## [PROBLEM REQUIREMENTS]
Return the data. Every word must match.
START DATA PROVIDED
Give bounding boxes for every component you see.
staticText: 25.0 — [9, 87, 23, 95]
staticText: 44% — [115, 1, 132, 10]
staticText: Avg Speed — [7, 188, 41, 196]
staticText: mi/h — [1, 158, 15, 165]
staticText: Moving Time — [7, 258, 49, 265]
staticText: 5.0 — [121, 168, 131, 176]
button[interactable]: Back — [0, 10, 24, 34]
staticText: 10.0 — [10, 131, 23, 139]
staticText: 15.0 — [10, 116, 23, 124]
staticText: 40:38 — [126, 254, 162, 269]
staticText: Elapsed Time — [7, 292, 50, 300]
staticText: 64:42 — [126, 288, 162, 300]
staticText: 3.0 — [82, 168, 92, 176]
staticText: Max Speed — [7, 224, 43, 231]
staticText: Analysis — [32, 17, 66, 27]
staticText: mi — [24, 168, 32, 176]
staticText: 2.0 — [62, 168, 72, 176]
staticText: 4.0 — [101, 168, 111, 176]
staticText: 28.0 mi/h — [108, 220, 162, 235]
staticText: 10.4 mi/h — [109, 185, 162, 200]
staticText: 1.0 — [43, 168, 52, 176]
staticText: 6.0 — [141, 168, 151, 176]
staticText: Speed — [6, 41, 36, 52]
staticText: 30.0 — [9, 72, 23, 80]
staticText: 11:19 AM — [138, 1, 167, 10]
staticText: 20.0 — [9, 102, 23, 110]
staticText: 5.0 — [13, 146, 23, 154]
END DATA PROVIDED
## [YOUR SOLUTION]
Give bounding boxes for every component you see.
staticText: 25.0 — [9, 87, 23, 95]
staticText: 44% — [115, 1, 132, 10]
staticText: Avg Speed — [7, 188, 41, 196]
staticText: mi/h — [1, 158, 15, 165]
staticText: Moving Time — [7, 258, 49, 265]
staticText: 5.0 — [121, 168, 131, 176]
button[interactable]: Back — [0, 10, 24, 34]
staticText: 10.0 — [10, 131, 23, 139]
staticText: 15.0 — [10, 116, 23, 124]
staticText: 40:38 — [126, 254, 162, 269]
staticText: Elapsed Time — [7, 292, 50, 300]
staticText: 64:42 — [126, 288, 162, 300]
staticText: 3.0 — [82, 168, 92, 176]
staticText: Max Speed — [7, 224, 43, 231]
staticText: Analysis — [32, 17, 66, 27]
staticText: mi — [24, 168, 32, 176]
staticText: 2.0 — [62, 168, 72, 176]
staticText: 4.0 — [101, 168, 111, 176]
staticText: 28.0 mi/h — [108, 220, 162, 235]
staticText: 10.4 mi/h — [109, 185, 162, 200]
staticText: 1.0 — [43, 168, 52, 176]
staticText: 6.0 — [141, 168, 151, 176]
staticText: Speed — [6, 41, 36, 52]
staticText: 30.0 — [9, 72, 23, 80]
staticText: 11:19 AM — [138, 1, 167, 10]
staticText: 20.0 — [9, 102, 23, 110]
staticText: 5.0 — [13, 146, 23, 154]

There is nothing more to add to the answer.